Życie bez miłości i słów "kocham Cię"...

Ludki zagladajace tu powiedzcie mi jak długo,ile lat tak da się żyć.... Czy ktoś z Was tak żył?Był w związku tylko dla dzieci.. takie zyciecrazem Ale tak jak osobno... brak zrozumienia,słowa które ranią słyszalne często. Brane już tak 5lat i brak mi sił,brak mi odwagi by odejść bo dzieci...
popieram tę opinię 0 nie zgadzam się z tą opinią 1

Re: Życie bez miłości i słów

Spytano parę staruszków jak wytrzymali ze sobą 50 lat ? Odpowiedzieli: Bo widzi pan, urodziliśmy się w czasach kiedy jak coś się psuło, to się to naprawiało, a nie wyrzucało do kosza
popieram tę opinię 11 nie zgadzam się z tą opinią 1

Re: Życie bez miłości i słów

Wartościowe rzeczy naprawia się. Usiądź i zastanów się co dla Ciebie i dzieci jest ważne. Jakim partnerem jest mąż. Czy można na nim polegać , czy czujesz się bezpieczna i Wasze dzieci, czy dba o Was i szanuje. Porozmawiaj z nim spokojnie i powiedz czego Ci brakuje, czego pragniesz ale zapytaj też o to samo męża.

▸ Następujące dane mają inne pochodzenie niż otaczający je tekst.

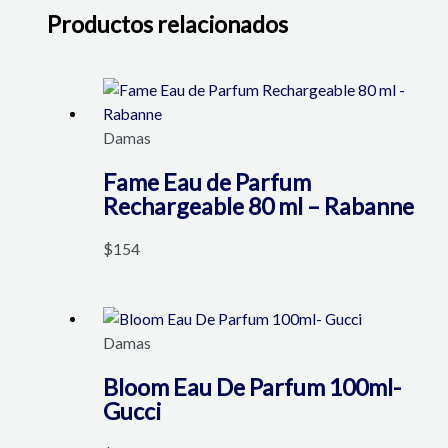
Productos relacionados
Damas
Fame Eau de Parfum
Rechargeable 80 ml – Rabanne
$
154
Damas
Bloom Eau De Parfum 100ml-
Gucci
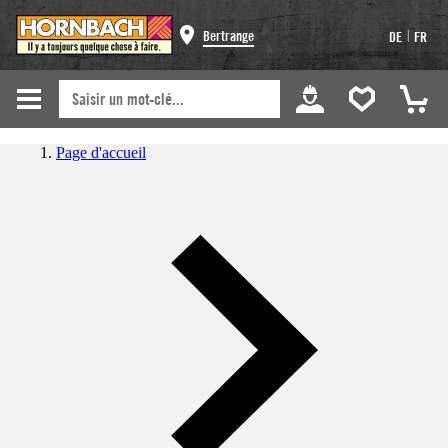
|
Bertrange
DE
FR
Page d'accueil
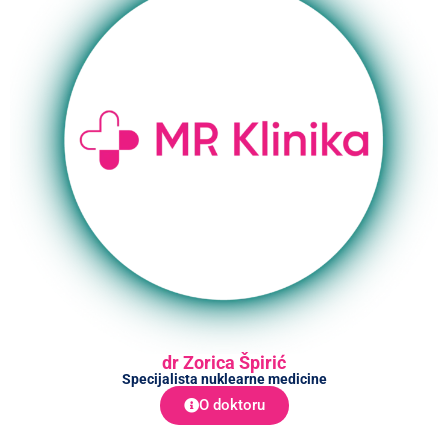
dr Zorica Špirić
Specijalista nuklearne medicine
O doktoru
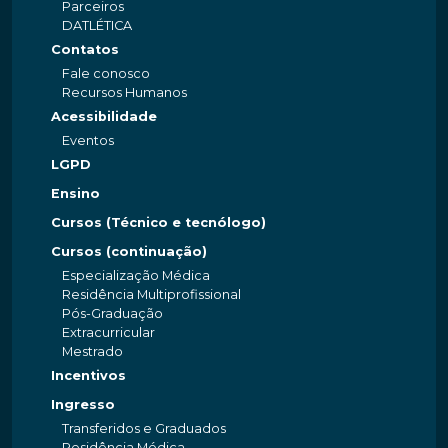
Parceiros
DATLÉTICA
Contatos
Fale conosco
Recursos Humanos
Acessibilidade
Eventos
LGPD
Ensino
Cursos (Técnico e tecnólogo)
Cursos (continuação)
Especialização Médica
Residência Multiprofissional
Pós-Graduação
Extracurricular
Mestrado
Incentivos
Ingresso
Transferidos e Graduados
Residência Médica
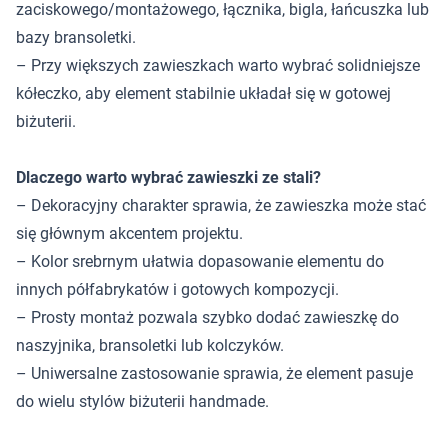
zaciskowego/montażowego, łącznika, bigla, łańcuszka lub
bazy bransoletki.
– Przy większych zawieszkach warto wybrać solidniejsze
kółeczko, aby element stabilnie układał się w gotowej
biżuterii.
Dlaczego warto wybrać zawieszki ze stali?
– Dekoracyjny charakter sprawia, że zawieszka może stać
się głównym akcentem projektu.
– Kolor srebrnym ułatwia dopasowanie elementu do
innych półfabrykatów i gotowych kompozycji.
– Prosty montaż pozwala szybko dodać zawieszkę do
naszyjnika, bransoletki lub kolczyków.
– Uniwersalne zastosowanie sprawia, że element pasuje
do wielu stylów biżuterii handmade.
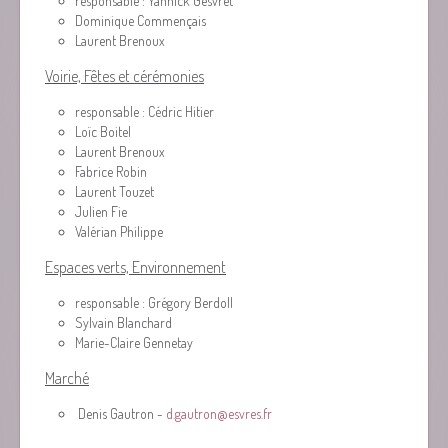
responsable : Yannick Gesvret
Dominique Commençais
Laurent Brenoux
Voirie, Fêtes et cérémonies
responsable : Cédric Hitier
Loïc Boitel
Laurent Brenoux
Fabrice Robin
Laurent Touzet
Julien Fie
Valérian Philippe
Espaces verts, Environnement
responsable : Grégory Berdoll
Sylvain Blanchard
Marie-Claire Gennetay
Marché
Denis Gautron -
d.gautron@esvres.fr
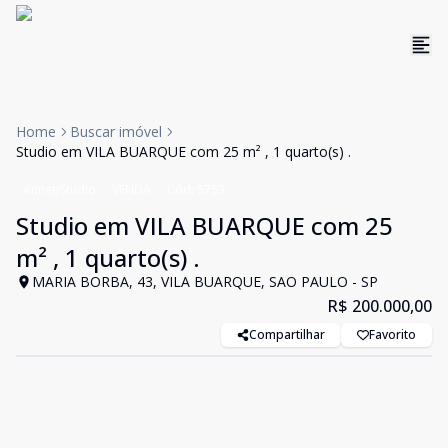
Home
Buscar imóvel
Studio em VILA BUARQUE com 25 m² , 1 quarto(s) .
Kitnet/Studio
VENDA
Cód:
5753
Studio em VILA BUARQUE com 25
m² , 1 quarto(s) .
MARIA BORBA, 43, VILA BUARQUE, SAO PAULO - SP
R$ 200.000,00
Compartilhar
Favorito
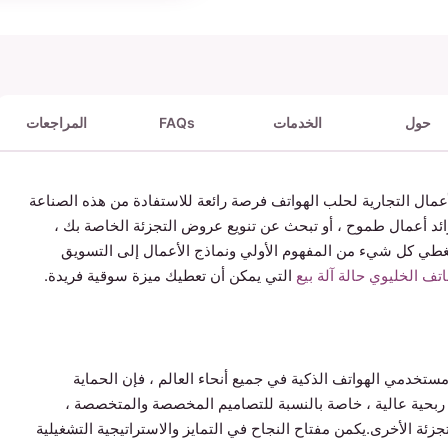
حول
الخدمات
FAQs
المراجعات
عمال التجارية لحلب الهواتف فرصة رائعة للاستفادة من هذه الصناعة
 رائد أعمال طموح ، أو تبحث عن تنويع عروض التجزئة الخاصة بك ،
طي كل شيء من المفهوم الأولي ونماذج الأعمال إلى التسويق
اتف الخليوي حالة آلة بيع
التي يمكن أن تعطيك ميزة سوقية فريدة.
مستخدمي الهواتف الذكية في جميع أنحاء العالم ، فإن الحماية
حية عالية ، خاصة بالنسبة للتصاميم المخصصة والمتخصصة ،
جزئة الأخرى.يكمن مفتاح النجاح في التمايز والاستراتيجية التشغيلية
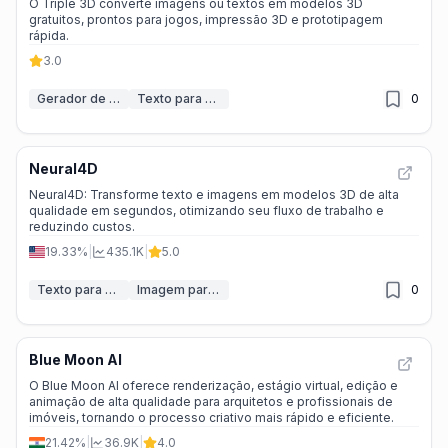
O Triple 3D converte imagens ou textos em modelos 3D
gratuitos, prontos para jogos, impressão 3D e prototipagem
rápida.
3.0
Gerador de modelo 3D IA
Texto para 3D
0
Neural4D
Neural4D: Transforme texto e imagens em modelos 3D de alta
qualidade em segundos, otimizando seu fluxo de trabalho e
reduzindo custos.
19.33%
|
435.1K
|
5.0
Texto para 3D
Imagem para modelo 3D
0
Blue Moon AI
O Blue Moon AI oferece renderização, estágio virtual, edição e
animação de alta qualidade para arquitetos e profissionais de
imóveis, tornando o processo criativo mais rápido e eficiente.
21.42%
|
36.9K
|
4.0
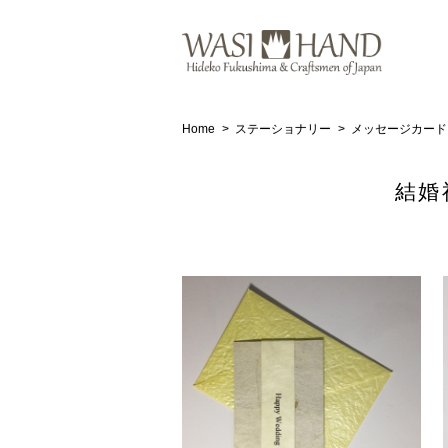
Home
ステーショナリー
メッセージカード
結婚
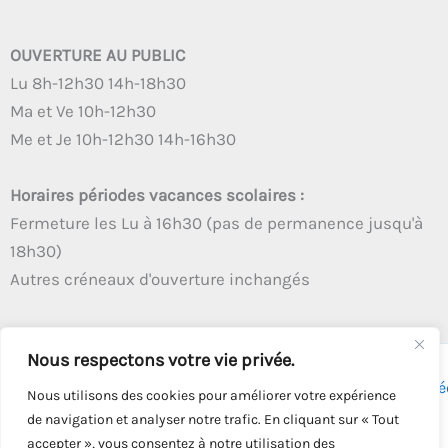
OUVERTURE AU PUBLIC
Lu 8h-12h30 14h-18h30
Ma et Ve 10h-12h30
Me et Je 10h-12h30 14h-16h30
Horaires périodes vacances scolaires :
Fermeture les Lu à 16h30 (pas de permanence jusqu'à
18h30)
Autres créneaux d'ouverture inchangés
Nous respectons votre vie privée.
Copyright © 2026 - Tous droits réservés - | Webmaster
Astré
Nous utilisons des cookies pour améliorer votre expérience
Solution
de navigation et analyser notre trafic. En cliquant sur « Tout
accepter », vous consentez à notre utilisation des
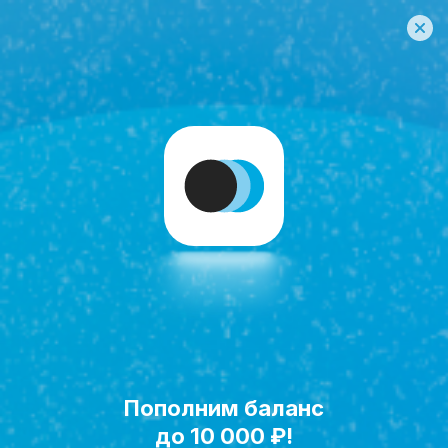
Пополним баланс
Исполнить мечту!
до 10 000 ₽!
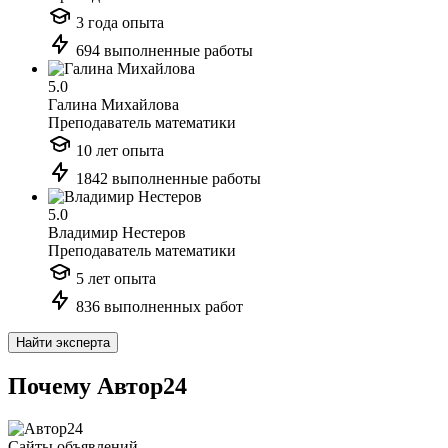
3 года опыта
694 выполненные работы
5.0
Галина Михайлова
Преподаватель математики
10 лет опыта
1842 выполненные работы
5.0
Владимир Нестеров
Преподаватель математики
5 лет опыта
836 выполненных работ
Найти эксперта
Почему Автор24
Сайты объявлений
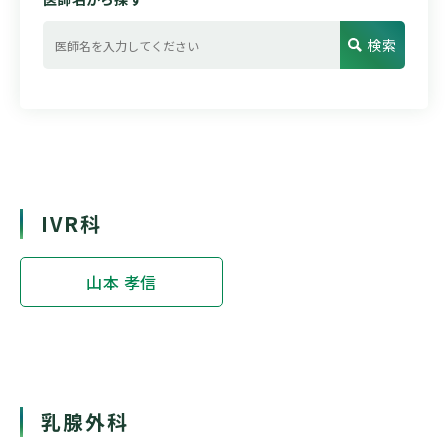
検索
IVR科
山本 孝信
乳腺外科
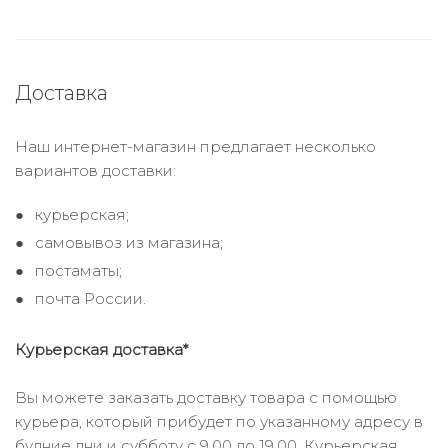
Доставка
Наш интернет-магазин предлагает несколько
вариантов доставки:
курьерская;
самовывоз из магазина;
постаматы;
почта России.
Курьерская доставка*
Вы можете заказать доставку товара с помощью
курьера, который прибудет по указанному адресу в
будние дни и субботу с 9.00 до 19.00. Курьерская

Każde małżeństwo przechodzi mniejsze lub większe kryzysy . Walcz o swój związek i nie poddawaj się zbyt szybko. Powodzenia :)
popieram tę opinię 2 nie zgadzam się z tą opinią 1

Re: Życie bez miłości i słów

Żyjąc w związku tylko dla dzieci robisz im krzywdę. Dzieci czują każdy fałsz, wychowasz kolejne pokolenie które będzie z kimś tylko ze strachu przed samotnością, jaki im dasz wzór związku n? przyszłość.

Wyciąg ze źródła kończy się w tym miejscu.